* _Activity_: A verbatim reproduction of the lines below, from the line containing "aangehouden en op het vliegtuig naar het I" through the line containing "Filipijnen. Die strijd", both ends included, is the whole required output.

* _Source information_:
········

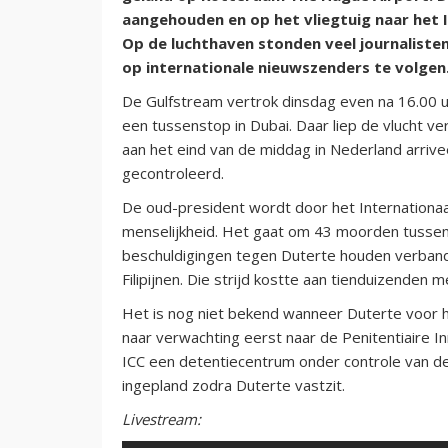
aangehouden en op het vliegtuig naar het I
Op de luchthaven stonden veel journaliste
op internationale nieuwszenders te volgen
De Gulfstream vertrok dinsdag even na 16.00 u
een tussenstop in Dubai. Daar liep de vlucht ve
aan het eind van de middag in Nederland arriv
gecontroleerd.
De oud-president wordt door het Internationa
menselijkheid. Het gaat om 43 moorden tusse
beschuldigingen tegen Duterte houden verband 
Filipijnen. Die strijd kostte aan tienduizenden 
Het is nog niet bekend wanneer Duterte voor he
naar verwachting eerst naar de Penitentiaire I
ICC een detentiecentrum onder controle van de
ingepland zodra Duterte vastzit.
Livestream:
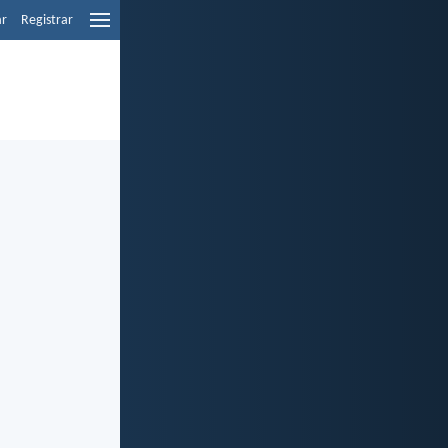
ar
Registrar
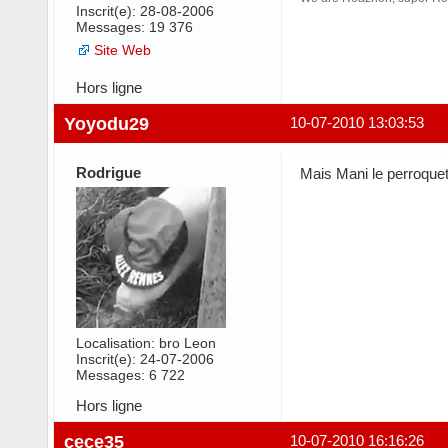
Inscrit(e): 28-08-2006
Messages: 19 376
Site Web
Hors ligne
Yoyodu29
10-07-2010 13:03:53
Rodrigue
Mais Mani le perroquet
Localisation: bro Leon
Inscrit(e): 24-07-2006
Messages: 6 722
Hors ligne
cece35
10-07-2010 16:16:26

········

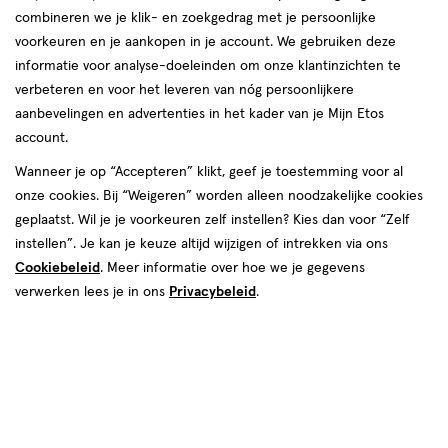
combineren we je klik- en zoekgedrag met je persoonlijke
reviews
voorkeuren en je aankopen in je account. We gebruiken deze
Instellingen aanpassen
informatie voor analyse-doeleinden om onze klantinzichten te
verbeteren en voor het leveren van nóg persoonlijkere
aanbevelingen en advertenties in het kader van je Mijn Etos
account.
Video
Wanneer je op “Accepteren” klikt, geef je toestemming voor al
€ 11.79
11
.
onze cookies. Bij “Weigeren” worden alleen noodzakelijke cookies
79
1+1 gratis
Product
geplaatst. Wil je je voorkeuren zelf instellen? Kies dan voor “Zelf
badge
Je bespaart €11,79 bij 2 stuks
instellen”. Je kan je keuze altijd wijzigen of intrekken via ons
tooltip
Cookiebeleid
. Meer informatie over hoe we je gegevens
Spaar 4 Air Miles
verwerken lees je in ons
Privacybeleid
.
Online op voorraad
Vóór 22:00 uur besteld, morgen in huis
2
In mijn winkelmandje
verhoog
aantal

········

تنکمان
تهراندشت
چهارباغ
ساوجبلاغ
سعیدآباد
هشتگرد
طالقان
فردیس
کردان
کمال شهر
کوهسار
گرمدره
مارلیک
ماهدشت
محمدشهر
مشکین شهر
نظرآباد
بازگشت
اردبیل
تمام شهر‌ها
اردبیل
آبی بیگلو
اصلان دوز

········

* _Solution for this exercise_:
aangehouden en op het vliegtuig naar het I
Op de luchthaven stonden veel journaliste
op internationale nieuwszenders te volgen
De Gulfstream vertrok dinsdag even na 16.00 u
een tussenstop in Dubai. Daar liep de vlucht ve
aan het eind van de middag in Nederland arriv
gecontroleerd.
De oud-president wordt door het Internationa
menselijkheid. Het gaat om 43 moorden tusse
beschuldigingen tegen Duterte houden verband 
Filipijnen. Die strijd kostte aan tienduizenden 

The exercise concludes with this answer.